Material provided:
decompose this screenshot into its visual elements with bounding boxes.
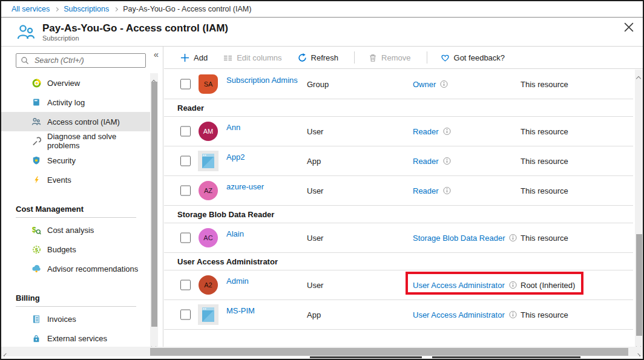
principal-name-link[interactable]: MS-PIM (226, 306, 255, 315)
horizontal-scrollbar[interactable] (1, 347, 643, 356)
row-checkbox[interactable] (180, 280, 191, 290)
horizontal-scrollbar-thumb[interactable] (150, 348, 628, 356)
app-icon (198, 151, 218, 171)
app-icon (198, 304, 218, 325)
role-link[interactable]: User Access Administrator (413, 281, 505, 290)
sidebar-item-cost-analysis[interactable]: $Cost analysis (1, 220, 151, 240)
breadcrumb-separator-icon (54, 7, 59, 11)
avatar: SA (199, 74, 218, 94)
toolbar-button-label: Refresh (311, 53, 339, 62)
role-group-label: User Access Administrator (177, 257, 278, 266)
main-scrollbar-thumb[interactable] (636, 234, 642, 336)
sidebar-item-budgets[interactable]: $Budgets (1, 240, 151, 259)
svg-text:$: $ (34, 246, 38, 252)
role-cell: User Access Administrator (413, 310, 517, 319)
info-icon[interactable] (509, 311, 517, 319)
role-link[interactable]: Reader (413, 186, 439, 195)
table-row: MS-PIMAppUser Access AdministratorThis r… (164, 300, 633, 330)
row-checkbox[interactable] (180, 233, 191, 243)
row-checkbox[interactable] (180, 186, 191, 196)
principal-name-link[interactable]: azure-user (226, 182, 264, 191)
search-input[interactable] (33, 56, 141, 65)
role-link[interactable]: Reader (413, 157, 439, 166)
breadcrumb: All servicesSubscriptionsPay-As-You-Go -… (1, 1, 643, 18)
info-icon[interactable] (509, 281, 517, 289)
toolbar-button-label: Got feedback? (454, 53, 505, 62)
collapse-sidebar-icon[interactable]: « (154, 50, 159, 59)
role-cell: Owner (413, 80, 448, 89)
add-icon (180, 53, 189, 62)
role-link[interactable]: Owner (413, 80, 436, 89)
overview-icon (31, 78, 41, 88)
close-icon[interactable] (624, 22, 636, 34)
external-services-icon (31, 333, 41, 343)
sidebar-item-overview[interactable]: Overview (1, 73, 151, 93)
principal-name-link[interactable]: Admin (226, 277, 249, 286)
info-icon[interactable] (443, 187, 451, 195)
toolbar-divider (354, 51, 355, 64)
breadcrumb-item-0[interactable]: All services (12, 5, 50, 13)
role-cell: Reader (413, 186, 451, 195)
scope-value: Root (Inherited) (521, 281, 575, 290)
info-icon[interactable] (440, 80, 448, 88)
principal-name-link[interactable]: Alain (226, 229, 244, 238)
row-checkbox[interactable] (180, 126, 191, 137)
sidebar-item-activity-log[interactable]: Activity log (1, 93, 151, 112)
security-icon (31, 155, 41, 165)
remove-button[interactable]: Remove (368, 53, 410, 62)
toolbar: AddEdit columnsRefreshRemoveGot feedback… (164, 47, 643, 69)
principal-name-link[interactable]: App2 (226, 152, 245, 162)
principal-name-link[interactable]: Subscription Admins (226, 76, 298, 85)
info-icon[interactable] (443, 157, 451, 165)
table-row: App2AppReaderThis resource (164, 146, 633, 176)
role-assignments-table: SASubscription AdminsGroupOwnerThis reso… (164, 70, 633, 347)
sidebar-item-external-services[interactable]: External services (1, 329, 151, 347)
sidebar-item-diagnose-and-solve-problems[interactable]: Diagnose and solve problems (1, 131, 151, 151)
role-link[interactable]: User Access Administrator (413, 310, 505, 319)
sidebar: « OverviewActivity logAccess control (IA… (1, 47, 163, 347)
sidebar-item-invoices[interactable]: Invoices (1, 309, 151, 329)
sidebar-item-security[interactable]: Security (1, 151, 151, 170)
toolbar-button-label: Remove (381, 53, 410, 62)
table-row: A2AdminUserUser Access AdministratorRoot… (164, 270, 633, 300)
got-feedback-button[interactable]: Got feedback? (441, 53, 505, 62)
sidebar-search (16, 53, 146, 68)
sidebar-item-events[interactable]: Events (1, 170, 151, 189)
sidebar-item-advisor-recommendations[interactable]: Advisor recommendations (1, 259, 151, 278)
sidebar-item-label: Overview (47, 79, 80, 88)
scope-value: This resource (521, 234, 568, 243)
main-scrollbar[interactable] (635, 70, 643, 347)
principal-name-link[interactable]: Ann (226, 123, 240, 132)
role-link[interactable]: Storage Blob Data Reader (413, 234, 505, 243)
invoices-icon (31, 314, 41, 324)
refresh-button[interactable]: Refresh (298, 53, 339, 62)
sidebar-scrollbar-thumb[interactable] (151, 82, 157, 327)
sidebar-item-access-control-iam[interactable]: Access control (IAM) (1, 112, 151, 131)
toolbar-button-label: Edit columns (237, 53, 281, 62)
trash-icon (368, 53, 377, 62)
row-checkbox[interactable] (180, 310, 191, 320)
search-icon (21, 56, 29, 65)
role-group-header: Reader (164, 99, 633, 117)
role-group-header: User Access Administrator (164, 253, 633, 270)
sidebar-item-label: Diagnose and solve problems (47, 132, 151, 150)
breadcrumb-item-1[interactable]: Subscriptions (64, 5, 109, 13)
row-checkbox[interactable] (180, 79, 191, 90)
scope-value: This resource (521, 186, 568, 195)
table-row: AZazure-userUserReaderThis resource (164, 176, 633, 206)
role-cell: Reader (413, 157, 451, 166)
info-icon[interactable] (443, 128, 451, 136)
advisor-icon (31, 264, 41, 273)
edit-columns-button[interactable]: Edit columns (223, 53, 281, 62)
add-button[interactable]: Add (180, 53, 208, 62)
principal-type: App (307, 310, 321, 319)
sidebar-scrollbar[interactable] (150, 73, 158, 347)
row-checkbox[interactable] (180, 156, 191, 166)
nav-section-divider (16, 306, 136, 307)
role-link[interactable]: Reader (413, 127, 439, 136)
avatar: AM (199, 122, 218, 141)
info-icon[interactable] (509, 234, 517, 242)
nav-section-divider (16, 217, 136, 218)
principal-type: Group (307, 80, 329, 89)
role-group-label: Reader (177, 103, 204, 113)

Problem statement:
Using the records above, report each line with the string "security".

Reply to the task:
security-icon (31, 155, 41, 165)
sidebar-item-security[interactable]: Security (1, 151, 151, 170)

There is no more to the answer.